IV. ¶ 31 Because we hold that a taxpayer who accepts a Rule 68 offer of judgment in the taxpayer’s favor is eligible for a fee award under A.R.S. § 12-348(B), we vacate the opinion of the court of appeals and remand this case to the tax court for further proceedings consistent with this opinion. The tax court shall determine the extent, if any, to which Northpoint should be awarded fees and other expenses under A.R.S. § 12-348(B), (C), and (E) for proceedings before that court. Pursuant to ARCAP 21, we also grant Northpoint’s request for an award of attorneys’ fees incurred in this Court and the court of appeals.


[1] Such actions include the defense of civil actions, court proceedings to review state agency decisions, declaratory judgment actions regarding state rulemaking, special actions brought to challenge an action by the State against the party, judicial appeals by the State from personnel board decisions, and civil actions brought by the party to challenge the seizure of personal property. A.R.S. § 12-348(A)(1)-(6).

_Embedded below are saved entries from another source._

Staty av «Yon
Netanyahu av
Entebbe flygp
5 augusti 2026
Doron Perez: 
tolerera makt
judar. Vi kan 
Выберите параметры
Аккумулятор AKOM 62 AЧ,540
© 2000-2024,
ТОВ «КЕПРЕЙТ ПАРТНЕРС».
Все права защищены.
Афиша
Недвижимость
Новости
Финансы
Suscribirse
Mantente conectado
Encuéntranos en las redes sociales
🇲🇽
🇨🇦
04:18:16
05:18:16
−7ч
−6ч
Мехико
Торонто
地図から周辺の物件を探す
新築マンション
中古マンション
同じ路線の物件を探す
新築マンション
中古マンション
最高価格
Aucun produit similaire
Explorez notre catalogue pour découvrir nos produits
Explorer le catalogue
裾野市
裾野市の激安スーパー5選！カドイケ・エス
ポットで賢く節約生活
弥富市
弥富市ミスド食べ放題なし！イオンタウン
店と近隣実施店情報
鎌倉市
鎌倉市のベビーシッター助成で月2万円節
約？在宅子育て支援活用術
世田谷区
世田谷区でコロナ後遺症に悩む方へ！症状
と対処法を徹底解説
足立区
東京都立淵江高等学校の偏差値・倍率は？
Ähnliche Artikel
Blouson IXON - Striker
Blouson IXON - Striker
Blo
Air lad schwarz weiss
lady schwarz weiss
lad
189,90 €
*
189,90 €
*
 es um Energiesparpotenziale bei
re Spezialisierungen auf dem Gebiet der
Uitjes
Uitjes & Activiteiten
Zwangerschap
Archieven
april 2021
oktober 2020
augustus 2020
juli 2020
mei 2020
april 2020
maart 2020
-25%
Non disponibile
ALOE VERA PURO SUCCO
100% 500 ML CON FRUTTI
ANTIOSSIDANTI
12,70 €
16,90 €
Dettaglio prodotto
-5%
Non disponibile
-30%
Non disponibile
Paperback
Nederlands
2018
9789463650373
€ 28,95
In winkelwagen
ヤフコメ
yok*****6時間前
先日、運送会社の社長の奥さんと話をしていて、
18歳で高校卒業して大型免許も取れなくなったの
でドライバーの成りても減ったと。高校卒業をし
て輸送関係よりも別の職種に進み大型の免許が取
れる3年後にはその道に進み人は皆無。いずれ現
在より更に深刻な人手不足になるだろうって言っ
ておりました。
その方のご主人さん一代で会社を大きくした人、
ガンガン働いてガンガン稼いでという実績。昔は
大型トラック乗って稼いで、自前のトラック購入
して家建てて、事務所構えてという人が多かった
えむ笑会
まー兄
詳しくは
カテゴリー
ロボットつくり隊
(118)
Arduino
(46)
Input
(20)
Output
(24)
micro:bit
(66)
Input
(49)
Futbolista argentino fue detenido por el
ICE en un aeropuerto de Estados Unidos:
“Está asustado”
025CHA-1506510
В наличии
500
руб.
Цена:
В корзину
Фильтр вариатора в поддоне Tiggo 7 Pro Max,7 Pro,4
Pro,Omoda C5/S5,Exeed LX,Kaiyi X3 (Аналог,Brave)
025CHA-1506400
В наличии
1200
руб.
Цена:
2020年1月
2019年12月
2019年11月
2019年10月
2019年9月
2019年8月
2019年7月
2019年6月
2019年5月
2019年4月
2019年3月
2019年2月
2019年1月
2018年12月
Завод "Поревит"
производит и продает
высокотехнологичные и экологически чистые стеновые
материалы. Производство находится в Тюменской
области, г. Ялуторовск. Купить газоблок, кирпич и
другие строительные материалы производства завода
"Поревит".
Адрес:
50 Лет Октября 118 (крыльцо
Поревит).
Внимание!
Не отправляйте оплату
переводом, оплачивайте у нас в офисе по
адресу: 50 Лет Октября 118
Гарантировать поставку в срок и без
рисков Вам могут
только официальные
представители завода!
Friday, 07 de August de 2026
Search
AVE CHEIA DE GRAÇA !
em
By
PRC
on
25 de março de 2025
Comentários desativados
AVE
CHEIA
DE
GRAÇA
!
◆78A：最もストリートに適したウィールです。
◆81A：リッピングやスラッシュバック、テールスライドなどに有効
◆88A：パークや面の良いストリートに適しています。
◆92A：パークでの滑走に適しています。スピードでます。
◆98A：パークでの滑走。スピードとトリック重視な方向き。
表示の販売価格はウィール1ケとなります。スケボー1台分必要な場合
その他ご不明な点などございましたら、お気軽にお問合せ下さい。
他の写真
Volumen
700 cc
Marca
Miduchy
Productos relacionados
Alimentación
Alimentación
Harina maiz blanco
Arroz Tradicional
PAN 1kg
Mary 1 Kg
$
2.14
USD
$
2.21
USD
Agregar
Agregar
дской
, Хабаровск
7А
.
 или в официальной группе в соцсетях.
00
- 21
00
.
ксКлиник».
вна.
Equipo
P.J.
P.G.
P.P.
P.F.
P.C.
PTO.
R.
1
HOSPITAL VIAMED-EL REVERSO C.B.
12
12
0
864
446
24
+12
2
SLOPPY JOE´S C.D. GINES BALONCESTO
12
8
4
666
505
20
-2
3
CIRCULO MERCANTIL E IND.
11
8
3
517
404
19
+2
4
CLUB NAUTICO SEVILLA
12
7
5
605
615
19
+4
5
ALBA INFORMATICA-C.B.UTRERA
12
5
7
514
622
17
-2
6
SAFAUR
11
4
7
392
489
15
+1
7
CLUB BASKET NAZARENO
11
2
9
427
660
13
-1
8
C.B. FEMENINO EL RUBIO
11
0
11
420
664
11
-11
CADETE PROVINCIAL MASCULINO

[2] The Restatement (First) of Judgments §§ 48, 49 (1942) provided that judgments rendered “on the merits” would have claim preclusive effect and identified such judgments as based on substantive law rather than merely on rules of procedure. Because the phrase “on the merits” now may refer to judgments that bar the relitigation of a claim while not directly passing on its substance, the Restatement has abandoned the phrase as “possibly misleading.” Restatement § 19 cmt. a.